Talk this Thursday (4/4): “Educational Opportunities for Women in the Early American Republic”

 On Thursday, April 4th, Dr. Lucia McMahon will share a talk entitled “Educational Opportunities for Women in the Early American Republic.”

In her new book, Mere Equals:  The Paradox of Educated Women in the Early American Republic, Lucia McMahon narrates the experiences of educated women in the new nation.  Emboldened by access to new educational opportunities, young women envisioned lives of intellectual equality, but they did so in a world marked by continued gender inequality in legal and political realms.  Yet in their social and personal relationships, women attempted to live as the “mere equals” of men.  Their efforts reveal how early national Americans grappled with both the promises and constraints embedded in their understandings of gender roles and relations.
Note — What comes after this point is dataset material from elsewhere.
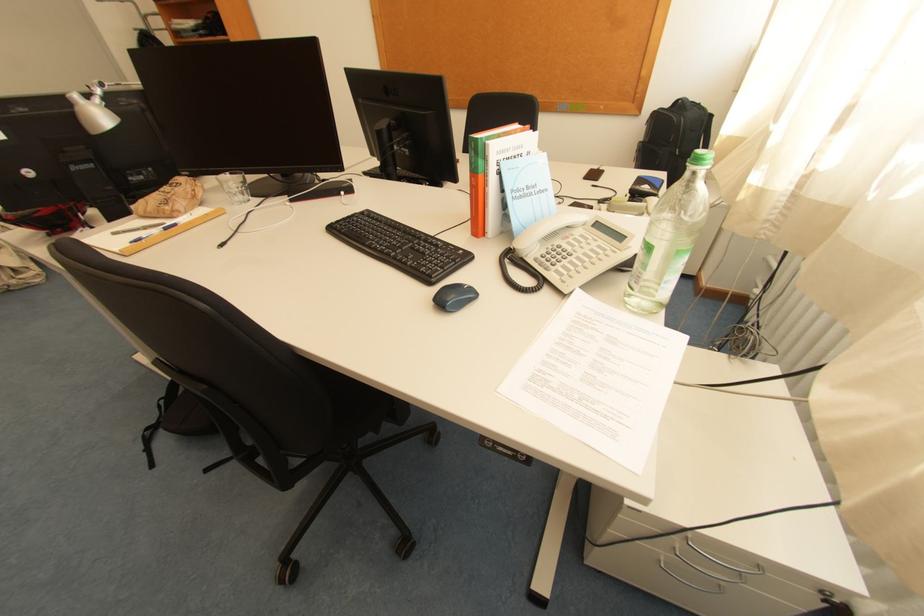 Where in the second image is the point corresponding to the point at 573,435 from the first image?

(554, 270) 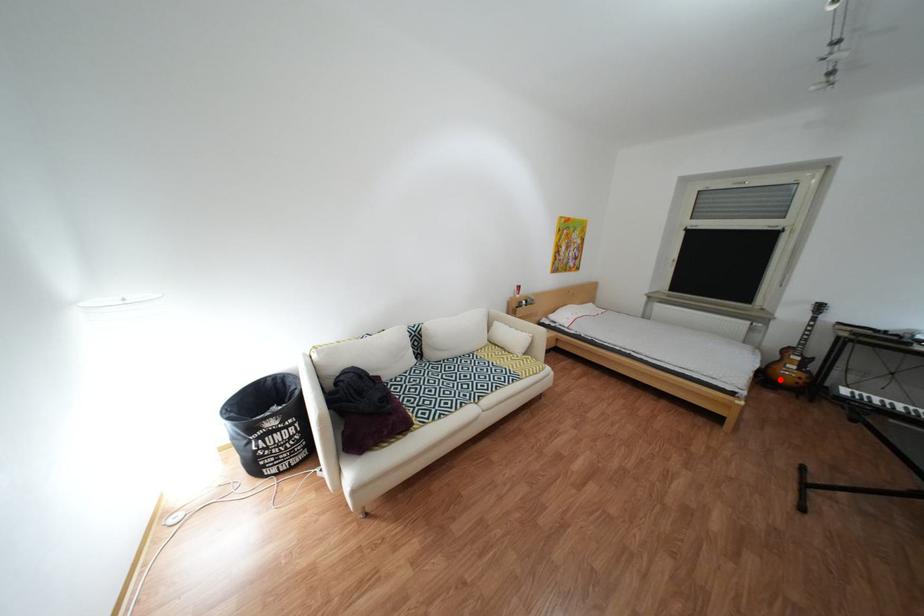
Dr. McMahon is associate professor of History and assistant chair at the Department of History at William Patterson University.

The talk will be held at 7 pm in Lee Hall room 411.

Sponsored by the Department of History and American Studies, the James Monroe Museum and Memorial Library,
the Department of Curriculum and Instruction, and Women’s and Gender Studies.

For more information, please contact Will Mackintosh at wmackint [at] umw.edu

Event this Friday (4/5): “Japan: Two Years after the 3/11 Earthquake-Tsunami”

On Friday, the University of Mary Washington will be hosting a series of lectures, a live music performance, and documentary film screening devoted to the topic of Japan’s 3/11 earthquake and tsunami disaster.

Schedule:

2:00-3:00 pmDr. Steve Rabson lecture, “Aftershocks: Political and Social Reverberations of 3/11 and other Recent Earthquakes in Japan”

3:00-4:00 — Dr. Susan Fernsebner (Dept. of History and American Studies) lecture, “Sichuan 2008, Fukushima 3/11, and Sino-Japanese Relations”

4:00-5:00 — Live Performance of Traditional Japanese Koto Music by Miyuki Yishikami

5:00-6:30 — “Live Your Dream” Documentary Film centering on the life of Virginia native Taylor Anderson, one of the two Americans to die in the tsunami at Fukushima, where she taught English after graduating from Randolph-Macon College. It features interviews of local residents, including her students, and of her family who describe her lifelong interest in Japan and her adjustments–sometimes humorous–to living there.